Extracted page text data
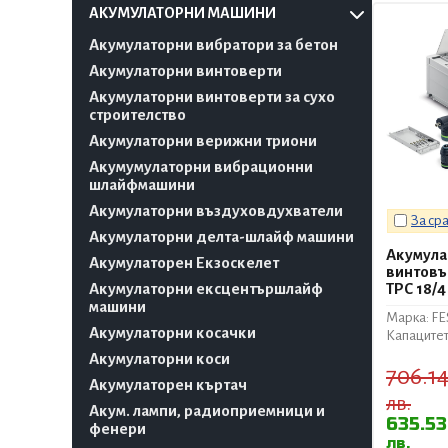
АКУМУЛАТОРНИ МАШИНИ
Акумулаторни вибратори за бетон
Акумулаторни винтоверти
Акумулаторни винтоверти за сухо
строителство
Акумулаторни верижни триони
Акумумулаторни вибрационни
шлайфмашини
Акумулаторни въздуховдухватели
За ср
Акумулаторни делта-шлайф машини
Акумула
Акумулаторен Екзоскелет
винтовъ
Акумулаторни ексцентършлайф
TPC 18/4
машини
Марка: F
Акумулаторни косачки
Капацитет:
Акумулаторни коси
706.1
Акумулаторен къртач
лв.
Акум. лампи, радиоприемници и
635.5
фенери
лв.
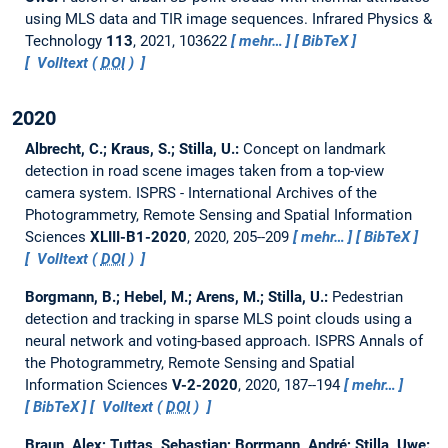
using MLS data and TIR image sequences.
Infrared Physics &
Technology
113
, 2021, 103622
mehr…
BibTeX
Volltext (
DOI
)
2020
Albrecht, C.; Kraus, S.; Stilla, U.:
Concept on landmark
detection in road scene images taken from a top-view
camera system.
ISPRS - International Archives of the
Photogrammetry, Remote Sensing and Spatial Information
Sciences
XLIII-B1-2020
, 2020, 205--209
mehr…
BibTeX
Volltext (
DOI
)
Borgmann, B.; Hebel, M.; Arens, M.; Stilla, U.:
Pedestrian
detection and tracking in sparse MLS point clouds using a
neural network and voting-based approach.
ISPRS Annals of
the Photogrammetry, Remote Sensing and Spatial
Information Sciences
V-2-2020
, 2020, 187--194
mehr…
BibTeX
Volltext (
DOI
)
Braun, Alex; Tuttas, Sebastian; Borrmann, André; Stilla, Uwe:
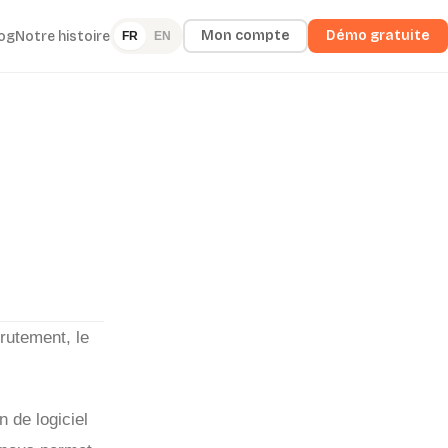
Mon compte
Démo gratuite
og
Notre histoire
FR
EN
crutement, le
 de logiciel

...

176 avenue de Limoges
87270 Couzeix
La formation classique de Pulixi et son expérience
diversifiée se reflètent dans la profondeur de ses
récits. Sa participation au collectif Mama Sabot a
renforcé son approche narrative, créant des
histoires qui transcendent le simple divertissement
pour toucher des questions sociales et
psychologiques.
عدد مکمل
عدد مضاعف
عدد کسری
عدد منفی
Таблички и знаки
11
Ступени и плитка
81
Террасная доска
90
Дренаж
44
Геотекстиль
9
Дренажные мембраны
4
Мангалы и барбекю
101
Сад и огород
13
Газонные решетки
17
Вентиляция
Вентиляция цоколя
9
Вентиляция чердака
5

* * *

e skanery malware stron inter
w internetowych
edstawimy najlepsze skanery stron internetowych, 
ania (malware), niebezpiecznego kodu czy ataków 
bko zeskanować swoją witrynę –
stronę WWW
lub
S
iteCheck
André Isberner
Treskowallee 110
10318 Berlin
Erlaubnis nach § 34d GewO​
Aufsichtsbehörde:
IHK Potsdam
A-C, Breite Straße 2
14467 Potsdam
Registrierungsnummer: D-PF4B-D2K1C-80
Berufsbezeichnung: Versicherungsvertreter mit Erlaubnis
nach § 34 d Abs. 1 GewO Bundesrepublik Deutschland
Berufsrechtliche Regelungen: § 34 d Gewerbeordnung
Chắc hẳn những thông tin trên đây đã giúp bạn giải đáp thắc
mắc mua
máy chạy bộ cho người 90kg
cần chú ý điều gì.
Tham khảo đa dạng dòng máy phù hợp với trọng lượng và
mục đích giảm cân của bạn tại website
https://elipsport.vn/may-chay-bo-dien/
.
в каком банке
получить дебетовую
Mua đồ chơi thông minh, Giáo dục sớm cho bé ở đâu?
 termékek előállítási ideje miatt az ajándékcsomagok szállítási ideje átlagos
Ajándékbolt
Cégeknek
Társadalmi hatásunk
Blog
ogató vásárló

• **WORK REQUEST**: State the number of lines in these entries where the word "Акумулаторен" occurs, without any other words.

• **EXERCISE ANSWER**: 2